There are approximately two million Americans currently living with limb loss, with 185,000 new amputations occurring annually. Over half of all lower limb amputations are major amputations (i.e., excluding toes) and 90% of upper limb amputations occur distal to the wrist. Living with a lower or upper limb amputation can be very difficult. Loss of a limb requires an amputee to adapt and learn new movement patterns in order to complete activities of daily living (ADLs). For unilateral amputees, particularly upper limb amputees, most of these adaptations result in over reliance on the intact side creating the potential for overuse injuries and musculoskeletal disorders. While research investigations involving prosthetics have focused heavily on biomechanical and functional outcomes of lower limb prostheses, fewer investigations have been completed regarding upper limb prostheses, particularly hand prostheses, and even fewer investigations have explored the short- and long-term cost outcomes associated with various types of prostheses. The purpose of this dissertation is to better understand how prosthetics impact financial, functional, and biomechanical outcomes in upper and lower limb amputees.

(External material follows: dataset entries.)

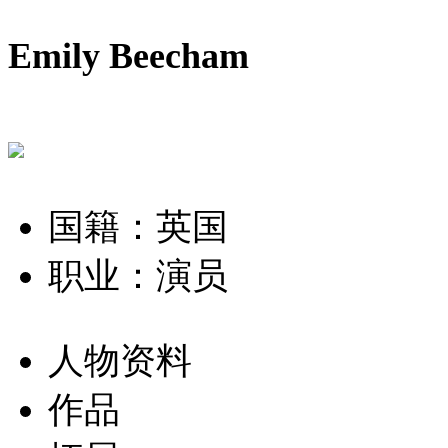
Emily Beecham
国籍：英国
职业：演员
人物资料
作品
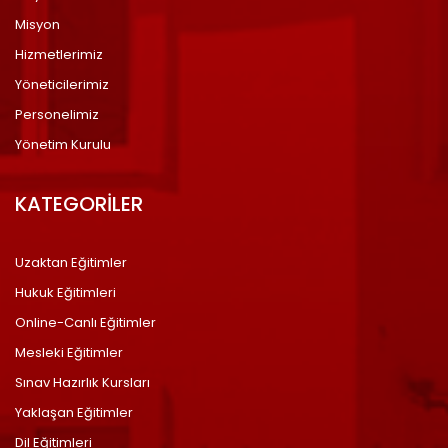
Misyon
Hizmetlerimiz
Yöneticilerimiz
Personelimiz
Yönetim Kurulu
KATEGORİLER
Uzaktan Eğitimler
Hukuk Eğitimleri
Online-Canlı Eğitimler
Mesleki Eğitimler
Sınav Hazırlık Kursları
Yaklaşan Eğitimler
Dil Eğitimleri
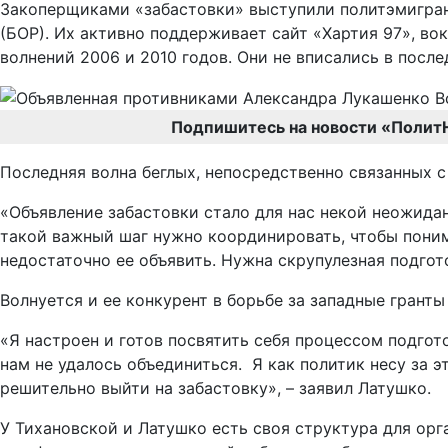
Закоперщиками «забастовки» выступили политэмигран
(БОР). Их активно поддерживает сайт «Хартия 97», в
волнений 2006 и 2010 годов. Они не вписались в посл
Подпишитесь на новости «Полит
Последняя волна беглых, непосредственно связанных 
«Объявление забастовки стало для нас некой неожида
такой важный шаг нужно координировать, чтобы понима
недостаточно ее объявить. Нужна скрупулезная подгот
Волнуется и ее конкурент в борьбе за западные гранты
«Я настроен и готов посвятить себя процессом подгото
нам не удалось объединиться. Я как политик несу за э
решительно выйти на забастовку», – заявил Латушко.
У Тихановской и Латушко есть своя структура для орг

Chapter 1 provides background information of upper and lower limb amputations and previous work investigating biomechanical and financial outcomes. Chapters 2 and 3 aimed to estimate the short- and long-term healthcare costs associated with various types of upper and lower limb prostheses. The results indicated that advanced prostheses, when compared to less advanced and less expensive prostheses, cost more initially but over time (>4 years) the cost differences were minimal. It was also estimated that lower and upper limb amputation can cost on average $660,000 and $530,000 over twenty years following receipt of a prosthesis, respectively. Chapters 4 and 5 aimed to assess function and kinematics of upper limb movements while performing the Southampton Hand Assessment Procedure (SHAP). Twenty-four healthy and six partial hand amputee participants underwent 3D kinematic analysis as they completed the SHAP. The healthy data were used to develop a normative database in Chapter 4. The results from Chapter 5 confirmed our hypothesis that function was restored and kinematics were normalized when partial hand amputees used an externally powered partial hand prosthesis.
This is the first study to perform short- and long-term cost analyses on multiple limb loss groups to provide insight on the financial burden associated with amputation and the factors that may alter these costs. This is also the first study to investigate how partial hand amputees perform with and without an externally powered hand prosthesis. Our investigation can help highlight how detrimental a partial hand amputation can be and how a partial hand prosthesis can restore lost function. Together these projects can better inform clinicians, payers, and patients on financial, biomechanical, and functional consequences of amputation so that the best healthcare decisions can be made that will maximize healthcare outcomes for the patient while minimizing overall costs.